“He came out of nowhere,” she protested, her voice wobbling even more than Dante’s. “It wasn’t your fault. You’re bleeding, Dante.”
The quiver in her voice gave way to a sob, and he held her even closer.
“It’s okay. It’s okay, nena. Don’t cry. I’m okay.” He muttered similar phrases, his English liberally sprinkled with Spanish. They could hear sirens in the distance and shouting as James and the other driver argued about something, but neither Dante nor Cleo moved, or even looked in that direction.
When the emergency services showed up, James pointed them to Dante and Cleo, who still sat in the middle of the field. They had long since lapsed into silence, Dante holding her close while Cleo battled to stop shaking.
“He’s bleeding,” she told the paramedics as soon as they crouched down in front of them.
“And she’s pregnant,” Dante informed them, as one of the men applied pressure to the bleeding wound above his right eyebrow, where a shard of the shattered window had narrowly missed his eye.
Her hand went to her bump at the mention of her pregnancy—of course it would be the first thing Dante thought about in a situation like this. No wonder he’d been so worried about her. There’d be no baby without a healthy Cleo.
It hadn’t even occurred to Cleo to be concerned about the baby. Her baby was fine. She’d know if it wasn’t. Still, it would be wise to check. She gave the bump a reassuring pat and stood up with the overeager assistance of two paramedics and one apprehensive-looking Spaniard. One of the paramedics attempted to steer her toward the waiting ambulance, but Dante stepped between them and took her elbow, as if she were the most fragile thing in the world.
“I’ll do it,” he said firmly, and the paramedics exchanged glances before shrugging and smoothly moving to flank the hobbling couple as they slowly made their way toward the ambulance.
A second ambulance was just arriving, and so were the police. James left the other driver with the emergency responders and strode toward them.
“You both okay?” he asked, his sharp gaze taking in their injuries, or lack thereof, in a single glance.
“Fine,” Dante replied, while the paramedics were checking their vital signs. “What about that guy?”
James made a disgusted sound.
“Drunk.

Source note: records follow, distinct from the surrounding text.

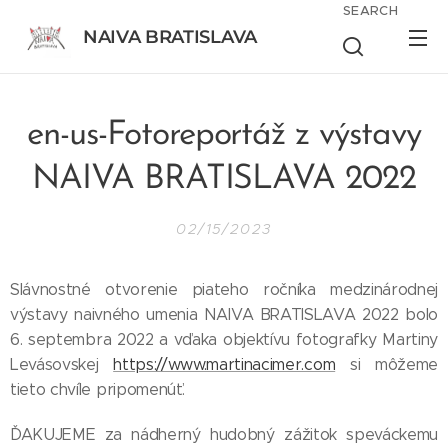
SEARCH
NAIVA BRATISLAVA
BRATISLAVA
en-us-Fotoreportáž z výstavy
NAIVA BRATISLAVA 2022
02/15/2023
Slávnostné otvorenie piateho ročníka medzinárodnej
výstavy naivného umenia NAIVA BRATISLAVA 2022 bolo
6. septembra 2022 a vďaka objektívu fotografky Martiny
Levásovskej
https://www.martinacimer.com
si môžeme
tieto chvíle pripomenúť.
ĎAKUJEME za nádherný hudobný zážitok speváckemu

And feeling confrontational even though he can barely stand upright. He actually wanted to get back into his wrecked car and drive off. I had to take his keys. The fool thought this was an intersection and blasted through the red light. If you hadn’t been driving by at that exact moment, he would have wound up in this field.”
“We’re lucky it wasn’t worse,” Cleo whispered, her hand going to her abdomen as she considered the awful possibilities. It was bad enough that Dante was injured.
“You’re both going to have to come to the hospital with us,” one of the paramedics said sternly. “Sir, we have to rule out concussion, and we need to make sure that everything is in order with your wife’s pregnancy.”
“I’m not . . . ,” she began.
But Dante cut her short with a terse, “Fine.”
He helped her into the ambulance and climbed in after her.
“The cops are going to want to speak with you both,” James said as the paramedics shut the doors. “I’ll let them know which hospital they’re taking you to, and I’ll pick you up from there.”
Dante merely nodded, and his efficient bodyguard took control of the situation.
Endless hours later, Dante was given the all-clear. No concussion, but it was still a nasty bump to the head, and he needed to call a doctor immediately if he suffered headaches, nausea, or blurred vision. He had five stitches above his eyebrow and a bruise forming on his cheek. Cleo had a tender chest from the impact of the airbag but no damage to her ribs or sternum and was treated for shock. The baby seemed fine, but they warned her to rest for the next few days and to contact her OB/GYN as soon as possible if there was any unusual cramping or bleeding.
They’d both made statements to the police and were assured that the driver of the other car would be arrested on drunk-driving charges, and since it wasn’t his first offense, he would likely be stripped of his license. Happy with that outcome, the exhausted couple gratefully followed James to Dante’s second car, which he’d picked up after dropping off Cleo’s hatchback. Cleo eyed the gleaming navy-blue car in amusement and arched a look at James.
“Didn’t you think my beat-up old Volkswagen was good enough for His Majesty over here?”
James grinned. “I thought you’d both be a lot more comfortable in the Mercedes.”
“Good call,” Dante said, his voice leaden with exhaustion and pain.
It was close to one in the morning by the time they finally got home. After saying good night to James, they wearily made their way up to the penthouse. Once there, Dante stumbled up to his room. Cleo trailed after him, wanting to be sure he made it to bed okay. She’d never seen him this sluggish, and it concerned her. She still worried about his head injury, even though the doctor assured them it was minor, and she knew it was probably the painkillers making him groggy. He dragged off his clothes, keeping on his black boxer briefs and black socks, and threw himself facedown on the bed without saying a word. Cleo didn’t even think he was aware of her presence in his room. She tried to convince herself that he would be fine if she left and reluctantly turned to exit the room.
He said something, his voice muffled by the pillow, and she stopped, turning to look at him. He didn’t appear to have moved a muscle.